__TASK DIRECTIONS__. The answer must consist of every line in the data that contains "Réforme".

__AVAILABLE RECORDS__.
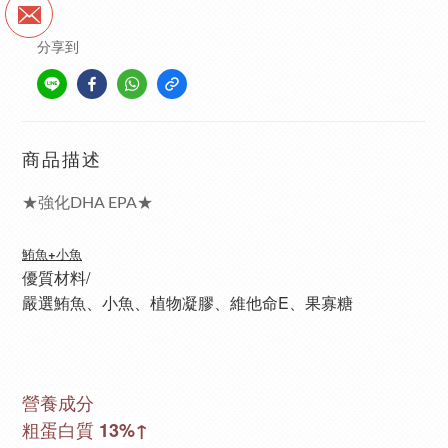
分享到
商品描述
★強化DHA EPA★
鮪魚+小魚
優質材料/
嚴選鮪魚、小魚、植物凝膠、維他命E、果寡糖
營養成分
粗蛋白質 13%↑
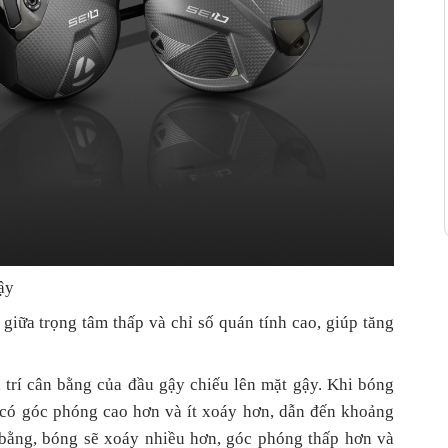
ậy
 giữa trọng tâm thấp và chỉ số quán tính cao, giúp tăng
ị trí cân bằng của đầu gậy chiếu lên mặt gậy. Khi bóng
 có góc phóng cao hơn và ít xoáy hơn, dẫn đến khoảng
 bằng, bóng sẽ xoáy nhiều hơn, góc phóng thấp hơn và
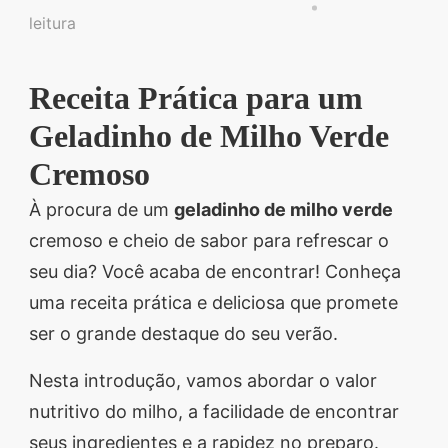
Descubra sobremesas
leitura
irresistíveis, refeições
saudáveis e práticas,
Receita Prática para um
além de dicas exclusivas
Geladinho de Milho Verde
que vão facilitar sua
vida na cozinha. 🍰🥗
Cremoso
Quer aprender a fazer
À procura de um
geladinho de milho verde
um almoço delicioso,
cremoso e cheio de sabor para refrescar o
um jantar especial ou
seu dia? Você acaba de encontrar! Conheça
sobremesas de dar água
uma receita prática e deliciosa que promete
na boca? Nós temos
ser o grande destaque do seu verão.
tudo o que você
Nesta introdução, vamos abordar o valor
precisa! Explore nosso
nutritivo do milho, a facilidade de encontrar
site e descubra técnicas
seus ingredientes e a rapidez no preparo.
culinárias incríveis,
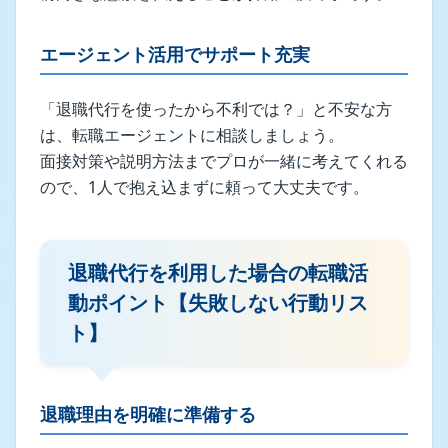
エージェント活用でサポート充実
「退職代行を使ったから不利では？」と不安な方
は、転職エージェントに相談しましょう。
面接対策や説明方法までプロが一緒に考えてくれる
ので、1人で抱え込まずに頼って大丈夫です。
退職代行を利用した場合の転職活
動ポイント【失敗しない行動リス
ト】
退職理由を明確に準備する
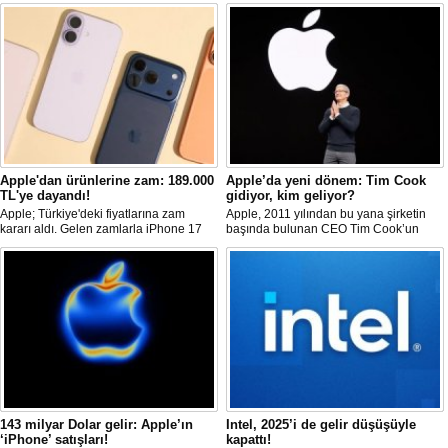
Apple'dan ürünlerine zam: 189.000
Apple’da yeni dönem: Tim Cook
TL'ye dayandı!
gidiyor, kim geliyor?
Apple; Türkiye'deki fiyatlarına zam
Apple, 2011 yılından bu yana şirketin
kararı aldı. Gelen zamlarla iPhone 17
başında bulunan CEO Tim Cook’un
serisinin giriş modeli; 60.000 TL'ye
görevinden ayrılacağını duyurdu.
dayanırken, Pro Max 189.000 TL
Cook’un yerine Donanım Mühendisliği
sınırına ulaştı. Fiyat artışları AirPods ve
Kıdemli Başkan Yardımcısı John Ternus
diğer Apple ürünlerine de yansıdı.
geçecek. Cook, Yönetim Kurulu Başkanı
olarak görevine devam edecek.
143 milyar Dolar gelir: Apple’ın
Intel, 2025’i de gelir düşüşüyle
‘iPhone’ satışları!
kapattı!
...
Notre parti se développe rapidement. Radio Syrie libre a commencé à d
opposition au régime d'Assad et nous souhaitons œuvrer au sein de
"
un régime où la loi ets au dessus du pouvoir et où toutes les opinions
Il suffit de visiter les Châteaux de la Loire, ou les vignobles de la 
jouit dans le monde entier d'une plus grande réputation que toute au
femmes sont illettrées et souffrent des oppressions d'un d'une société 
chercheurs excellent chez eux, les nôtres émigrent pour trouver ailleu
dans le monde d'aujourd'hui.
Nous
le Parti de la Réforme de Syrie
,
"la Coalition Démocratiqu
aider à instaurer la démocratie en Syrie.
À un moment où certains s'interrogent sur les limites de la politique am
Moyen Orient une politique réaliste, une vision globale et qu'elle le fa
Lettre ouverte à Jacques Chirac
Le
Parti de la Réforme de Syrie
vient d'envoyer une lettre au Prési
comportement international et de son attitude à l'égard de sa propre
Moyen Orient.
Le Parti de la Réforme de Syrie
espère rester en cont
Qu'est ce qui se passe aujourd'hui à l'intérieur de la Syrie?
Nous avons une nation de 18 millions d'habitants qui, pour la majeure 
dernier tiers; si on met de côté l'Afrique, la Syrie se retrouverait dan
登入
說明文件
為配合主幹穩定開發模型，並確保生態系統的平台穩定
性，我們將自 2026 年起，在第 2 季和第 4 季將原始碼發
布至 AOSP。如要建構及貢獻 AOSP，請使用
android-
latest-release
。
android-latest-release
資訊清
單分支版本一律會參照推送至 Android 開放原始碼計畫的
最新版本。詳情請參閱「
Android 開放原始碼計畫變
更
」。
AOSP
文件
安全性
* * *
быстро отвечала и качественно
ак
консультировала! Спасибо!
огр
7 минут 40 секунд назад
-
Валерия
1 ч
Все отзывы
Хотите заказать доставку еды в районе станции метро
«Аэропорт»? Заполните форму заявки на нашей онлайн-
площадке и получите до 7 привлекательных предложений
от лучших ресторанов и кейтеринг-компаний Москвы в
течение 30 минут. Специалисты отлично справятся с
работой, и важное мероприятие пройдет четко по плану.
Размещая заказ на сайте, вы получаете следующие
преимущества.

__REPLY TO THE TASK__.
le Parti de la Réforme de Syrie
Parti de la Réforme de Syrie
Le Parti de la Réforme de Syrie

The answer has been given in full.